Für einen winzigen Augenblick gefror das Saubermannstrahlelächeln des strahlenden Helden ein, und der ganze strahlende Held gleich mit. Doch bereits mit dem nächsten Herzschlag hatte er sich wieder professionell gefangen.
„Aber du hast doch bestimmt schon einmal was vom Märchenprinzen gehört, stimmts? Das bin ich!“, erklärte der strahlende Held strahlend, nahm eines der Bücher und schob es Kai entgegen. „Man kennt mich auch als Prinz Charming und das weil ich meinem Namen reizenderweise alle Ehre mache.“ Ein abgehacktes, aufstoßartiges Lachen folgte der Erklärung. Offenbar hatte er einen Scherz gemacht, über den er sich durchaus ehrlich amüsierte.
„Ts, wer´s glaubt“, presste die Frau kaum hörbar neben ihm hervor.
„Aber auf dem Buchumschlag steht Matthias von Schleim“, stellte Kai fest.

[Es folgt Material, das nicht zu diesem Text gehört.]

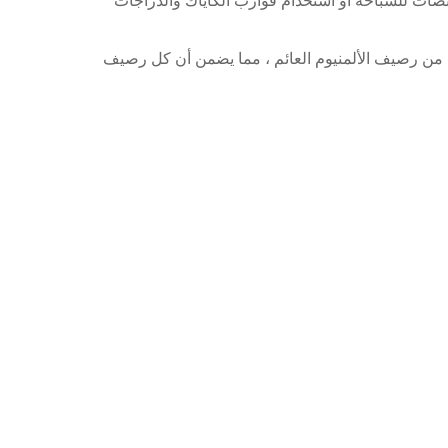
نصات للسباحة أو استخدام قوارب الكاياك والدراجات
 من رصيف الألمنيوم العائم ، مما يضمن أن كل رصيف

„Oh ja, das bin ich. Ich seh toll aus“, lächelte der strahlende Held sein weichtierartigstes Lächeln, auf das meine Kehle reflexartig mit einem heftigen Schutzwürgereiz reagierte. „Meine Freunde nennen mich so und deshalb ist das auch mein Autorenname. Man muss als Held auch etwas auf seine Anno-… Annonü- ...“, der Held schien zu hängen, „… seine Privatfähre achten, sonst kommt man vor lauter Pub-Blitz-Zieh-Tieh gar nicht mehr zum Arbeiten.“
„Und wieso verkaufst du hier Bücher?“, fragte Kai weiter. „Müsstest du nicht eine Prinzessin retten oder heiraten?“
Der strahlende Held atmete einmal kaum hörbar Luft durch die knallweißen Beißerreihen, während die Frau neben ihm hämisch kicherte und den Kaugummi, den sie im Mund hatte, um einen Finger gewickelt in die Länge zog. Dem strahlenden Helden schien das gar nicht aufzufallen, denn er sprach weiter an Kai gewandt.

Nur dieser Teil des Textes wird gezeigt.